#### Data records
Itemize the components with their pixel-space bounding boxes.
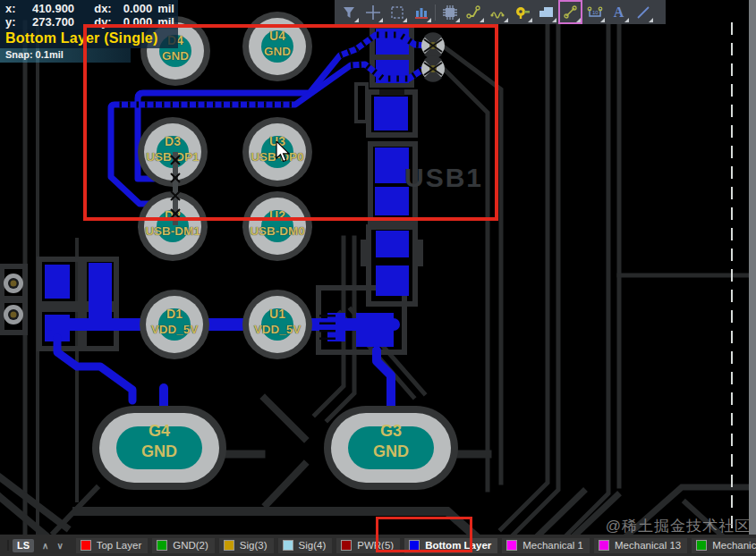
layer-tab-label: PWR(5) bbox=[357, 540, 394, 551]
pad-net: VDD_5V bbox=[151, 323, 199, 336]
selection-box-icon bbox=[390, 5, 404, 20]
pad-G3[interactable]: G3 GND bbox=[331, 413, 451, 483]
hud-dy-label: dy: bbox=[80, 15, 112, 29]
toolbar-separator bbox=[435, 4, 436, 21]
pad-net: USB-DP1 bbox=[146, 150, 199, 164]
layer-tab-bottom-layer[interactable]: Bottom Layer bbox=[404, 538, 497, 553]
pad-U1[interactable]: U1 VDD_5V bbox=[249, 296, 306, 353]
layer-color-swatch bbox=[157, 540, 167, 551]
copper-pour-tool-button[interactable] bbox=[534, 0, 558, 24]
route-icon bbox=[466, 4, 481, 20]
ls-label[interactable]: LS bbox=[13, 539, 34, 552]
layer-color-swatch bbox=[409, 540, 420, 551]
route-tool-button[interactable] bbox=[462, 0, 486, 24]
layer-color-swatch bbox=[283, 540, 293, 551]
hud-x-value: 410.900 bbox=[23, 2, 74, 15]
layer-tab-gnd2[interactable]: GND(2) bbox=[152, 538, 215, 553]
pad-ref: D1 bbox=[166, 307, 183, 321]
layer-tab-label: GND(2) bbox=[173, 540, 208, 551]
layer-tab-sig3[interactable]: Sig(3) bbox=[219, 538, 274, 553]
pad-net: VDD_5V bbox=[254, 323, 302, 336]
mouse-cursor bbox=[276, 141, 295, 164]
layer-color-swatch bbox=[81, 540, 91, 551]
layer-tab-label: Mechanical 1 bbox=[522, 540, 583, 551]
heads-up-display: x: 410.900 dx: 0.000 mil y: 273.700 dy: … bbox=[0, 0, 178, 63]
copper-pour-icon bbox=[539, 5, 554, 19]
pad-ref: U4 bbox=[269, 29, 285, 43]
via-tool-button[interactable] bbox=[510, 0, 534, 24]
pad-net: GND bbox=[373, 442, 409, 461]
layer-tab-mechanical-1[interactable]: Mechanical 1 bbox=[502, 538, 590, 553]
chip-icon bbox=[443, 5, 457, 20]
ls-layer-swatch[interactable] bbox=[7, 540, 9, 551]
layer-tab-mechanical-15[interactable]: Mechanical 15 bbox=[692, 538, 756, 553]
pad-U4[interactable]: U4 GND bbox=[249, 18, 306, 75]
filter-icon bbox=[342, 5, 356, 20]
layer-color-swatch bbox=[506, 540, 517, 551]
svg-text:10: 10 bbox=[592, 10, 599, 15]
length-tuning-tool-button[interactable]: 10 bbox=[582, 0, 607, 24]
hud-dx-unit: mil bbox=[157, 2, 174, 15]
pad-ref: D2 bbox=[165, 208, 181, 223]
layer-tab-label: Sig(4) bbox=[299, 540, 327, 551]
layer-tab-bar: LS ∧ ∨ Top Layer GND(2) Sig(3) Sig(4) PW… bbox=[0, 535, 756, 556]
differential-pair-tool-button[interactable] bbox=[486, 0, 510, 24]
layer-color-swatch bbox=[341, 540, 352, 551]
layer-down-chevron-icon[interactable]: ∨ bbox=[56, 541, 63, 551]
component-tool-button[interactable] bbox=[409, 0, 433, 24]
pad-net: GND bbox=[264, 45, 291, 58]
watermark: @稀土掘金技术社区 bbox=[606, 516, 751, 536]
line-tool-button[interactable] bbox=[631, 0, 655, 24]
chip-tool-button[interactable] bbox=[437, 0, 462, 24]
silkscreen-text: USB1 bbox=[404, 163, 483, 193]
text-icon: A bbox=[614, 4, 624, 21]
differential-pair-icon bbox=[490, 5, 506, 20]
layer-up-chevron-icon[interactable]: ∧ bbox=[42, 541, 48, 551]
crosshair-icon bbox=[365, 4, 381, 21]
hud-dy-value: 0.000 bbox=[114, 15, 153, 29]
pad-D2[interactable]: D2 USB-DM1 bbox=[144, 198, 201, 255]
hud-snap-setting: Snap: 0.1mil bbox=[0, 48, 131, 63]
via-left-1[interactable] bbox=[4, 274, 23, 293]
layer-tab-top-layer[interactable]: Top Layer bbox=[76, 538, 149, 553]
measure-tool-button[interactable] bbox=[558, 0, 582, 24]
hud-y-row: y: 273.700 dy: 0.000 mil bbox=[5, 15, 174, 29]
hud-y-label: y: bbox=[5, 15, 23, 29]
filter-tool-button[interactable] bbox=[336, 0, 361, 24]
pad-ref: D3 bbox=[165, 134, 181, 148]
layer-tab-label: Sig(3) bbox=[240, 540, 268, 551]
measure-icon bbox=[563, 4, 578, 20]
pad-ref: G3 bbox=[380, 422, 402, 441]
via-top-2[interactable] bbox=[421, 55, 445, 81]
layer-tab-label: Mechanical 15 bbox=[712, 540, 756, 551]
pad-net: USB-DM0 bbox=[250, 224, 305, 238]
pad-G4[interactable]: G4 GND bbox=[99, 413, 219, 483]
pcb-editor-window: USB1 D4 GND U4 GND D3 USB-DP1 U3 USB-DP0… bbox=[0, 0, 756, 556]
layer-tab-label: Top Layer bbox=[97, 540, 142, 551]
pad-net: GND bbox=[141, 442, 177, 461]
layer-color-swatch bbox=[224, 540, 234, 551]
hud-dx-label: dx: bbox=[80, 2, 112, 15]
via-left-2[interactable] bbox=[4, 305, 23, 324]
line-icon bbox=[636, 5, 650, 20]
layer-tab-label: Bottom Layer bbox=[425, 540, 491, 551]
cursor-cross-button[interactable] bbox=[361, 0, 385, 24]
layer-color-swatch bbox=[599, 540, 609, 551]
layer-tab-pwr5[interactable]: PWR(5) bbox=[336, 538, 400, 553]
pad-ref: G4 bbox=[149, 422, 170, 441]
via-top-1[interactable] bbox=[421, 32, 445, 58]
pad-D1[interactable]: D1 VDD_5V bbox=[146, 296, 203, 353]
layer-tab-label: Mechanical 13 bbox=[615, 540, 681, 551]
layer-tab-mechanical-13[interactable]: Mechanical 13 bbox=[594, 538, 687, 553]
hud-y-value: 273.700 bbox=[23, 15, 74, 29]
top-toolbar: 10 A bbox=[335, 0, 666, 24]
layer-tab-sig4[interactable]: Sig(4) bbox=[278, 538, 333, 553]
pad-U2[interactable]: U2 USB-DM0 bbox=[249, 198, 306, 255]
hud-x-label: x: bbox=[5, 2, 23, 15]
pad-ref: U2 bbox=[269, 208, 285, 223]
text-tool-button[interactable]: A bbox=[607, 0, 631, 24]
pad-D3[interactable]: D3 USB-DP1 bbox=[144, 123, 201, 181]
layer-color-swatch bbox=[696, 540, 707, 551]
right-edge-strip bbox=[749, 0, 756, 556]
selection-box-button[interactable] bbox=[385, 0, 409, 24]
########
> **Problem to work on**:
A word-for-word copy of the records is needed, one that contains no pictures.

> **Result for this task**:
Itemize the components with their pixel-space bounding boxes.
layer-tab-label: PWR(5) bbox=[357, 540, 394, 551]
pad-net: VDD_5V bbox=[151, 323, 199, 336]
selection-box-icon bbox=[390, 5, 404, 20]
pad-G3[interactable]: G3 GND bbox=[331, 413, 451, 483]
hud-dy-label: dy: bbox=[80, 15, 112, 29]
toolbar-separator bbox=[435, 4, 436, 21]
pad-net: USB-DP1 bbox=[146, 150, 199, 164]
layer-tab-bottom-layer[interactable]: Bottom Layer bbox=[404, 538, 497, 553]
pad-U1[interactable]: U1 VDD_5V bbox=[249, 296, 306, 353]
layer-color-swatch bbox=[157, 540, 167, 551]
copper-pour-tool-button[interactable] bbox=[534, 0, 558, 24]
route-icon bbox=[466, 4, 481, 20]
ls-label[interactable]: LS bbox=[13, 539, 34, 552]
layer-color-swatch bbox=[409, 540, 420, 551]
route-tool-button[interactable] bbox=[462, 0, 486, 24]
layer-color-swatch bbox=[283, 540, 293, 551]
hud-x-value: 410.900 bbox=[23, 2, 74, 15]
layer-tab-gnd2[interactable]: GND(2) bbox=[152, 538, 215, 553]
pad-ref: D1 bbox=[166, 307, 183, 321]
layer-tab-label: GND(2) bbox=[173, 540, 208, 551]
layer-tab-sig3[interactable]: Sig(3) bbox=[219, 538, 274, 553]
pad-net: VDD_5V bbox=[254, 323, 302, 336]
mouse-cursor bbox=[276, 141, 295, 164]
layer-color-swatch bbox=[81, 540, 91, 551]
layer-tab-label: Mechanical 1 bbox=[522, 540, 583, 551]
heads-up-display: x: 410.900 dx: 0.000 mil y: 273.700 dy: … bbox=[0, 0, 178, 63]
copper-pour-icon bbox=[539, 5, 554, 19]
pad-ref: U4 bbox=[269, 29, 285, 43]
via-tool-button[interactable] bbox=[510, 0, 534, 24]
pad-net: GND bbox=[373, 442, 409, 461]
layer-tab-mechanical-1[interactable]: Mechanical 1 bbox=[502, 538, 590, 553]
chip-icon bbox=[443, 5, 457, 20]
ls-layer-swatch[interactable] bbox=[7, 540, 9, 551]
layer-tab-mechanical-15[interactable]: Mechanical 15 bbox=[692, 538, 756, 553]
pad-U4[interactable]: U4 GND bbox=[249, 18, 306, 75]
filter-icon bbox=[342, 5, 356, 20]
layer-color-swatch bbox=[506, 540, 517, 551]
svg-text:10: 10 bbox=[592, 10, 599, 15]
length-tuning-tool-button[interactable]: 10 bbox=[582, 0, 607, 24]
hud-dx-unit: mil bbox=[157, 2, 174, 15]
pad-ref: D2 bbox=[165, 208, 181, 223]
layer-tab-label: Sig(4) bbox=[299, 540, 327, 551]
layer-tab-bar: LS ∧ ∨ Top Layer GND(2) Sig(3) Sig(4) PW… bbox=[0, 535, 756, 556]
differential-pair-tool-button[interactable] bbox=[486, 0, 510, 24]
layer-color-swatch bbox=[341, 540, 352, 551]
layer-down-chevron-icon[interactable]: ∨ bbox=[56, 541, 63, 551]
component-tool-button[interactable] bbox=[409, 0, 433, 24]
pad-net: GND bbox=[264, 45, 291, 58]
watermark: @稀土掘金技术社区 bbox=[606, 516, 751, 536]
line-tool-button[interactable] bbox=[631, 0, 655, 24]
chip-tool-button[interactable] bbox=[437, 0, 462, 24]
silkscreen-text: USB1 bbox=[404, 163, 483, 193]
text-icon: A bbox=[614, 4, 624, 21]
differential-pair-icon bbox=[490, 5, 506, 20]
layer-up-chevron-icon[interactable]: ∧ bbox=[42, 541, 48, 551]
crosshair-icon bbox=[365, 4, 381, 21]
hud-dy-value: 0.000 bbox=[114, 15, 153, 29]
pad-D2[interactable]: D2 USB-DM1 bbox=[144, 198, 201, 255]
hud-snap-setting: Snap: 0.1mil bbox=[0, 48, 131, 63]
via-left-1[interactable] bbox=[4, 274, 23, 293]
layer-tab-top-layer[interactable]: Top Layer bbox=[76, 538, 149, 553]
measure-tool-button[interactable] bbox=[558, 0, 582, 24]
hud-y-row: y: 273.700 dy: 0.000 mil bbox=[5, 15, 174, 29]
hud-y-label: y: bbox=[5, 15, 23, 29]
filter-tool-button[interactable] bbox=[336, 0, 361, 24]
pad-ref: D3 bbox=[165, 134, 181, 148]
layer-tab-label: Sig(3) bbox=[240, 540, 268, 551]
measure-icon bbox=[563, 4, 578, 20]
pad-ref: G3 bbox=[380, 422, 402, 441]
via-top-2[interactable] bbox=[421, 55, 445, 81]
layer-tab-label: Mechanical 15 bbox=[712, 540, 756, 551]
pad-net: USB-DM0 bbox=[250, 224, 305, 238]
pad-G4[interactable]: G4 GND bbox=[99, 413, 219, 483]
pcb-editor-window: USB1 D4 GND U4 GND D3 USB-DP1 U3 USB-DP0… bbox=[0, 0, 756, 556]
layer-tab-label: Top Layer bbox=[97, 540, 142, 551]
pad-net: GND bbox=[141, 442, 177, 461]
layer-color-swatch bbox=[224, 540, 234, 551]
hud-dx-label: dx: bbox=[80, 2, 112, 15]
via-left-2[interactable] bbox=[4, 305, 23, 324]
line-icon bbox=[636, 5, 650, 20]
layer-tab-label: Bottom Layer bbox=[425, 540, 491, 551]
cursor-cross-button[interactable] bbox=[361, 0, 385, 24]
layer-color-swatch bbox=[599, 540, 609, 551]
layer-tab-pwr5[interactable]: PWR(5) bbox=[336, 538, 400, 553]
pad-ref: G4 bbox=[149, 422, 170, 441]
via-top-1[interactable] bbox=[421, 32, 445, 58]
pad-D1[interactable]: D1 VDD_5V bbox=[146, 296, 203, 353]
layer-tab-label: Mechanical 13 bbox=[615, 540, 681, 551]
layer-tab-mechanical-13[interactable]: Mechanical 13 bbox=[594, 538, 687, 553]
hud-y-value: 273.700 bbox=[23, 15, 74, 29]
top-toolbar: 10 A bbox=[335, 0, 666, 24]
layer-tab-sig4[interactable]: Sig(4) bbox=[278, 538, 333, 553]
pad-U2[interactable]: U2 USB-DM0 bbox=[249, 198, 306, 255]
hud-x-label: x: bbox=[5, 2, 23, 15]
pad-ref: U2 bbox=[269, 208, 285, 223]
text-tool-button[interactable]: A bbox=[607, 0, 631, 24]
pad-D3[interactable]: D3 USB-DP1 bbox=[144, 123, 201, 181]
layer-color-swatch bbox=[696, 540, 707, 551]
right-edge-strip bbox=[749, 0, 756, 556]
selection-box-button[interactable] bbox=[385, 0, 409, 24]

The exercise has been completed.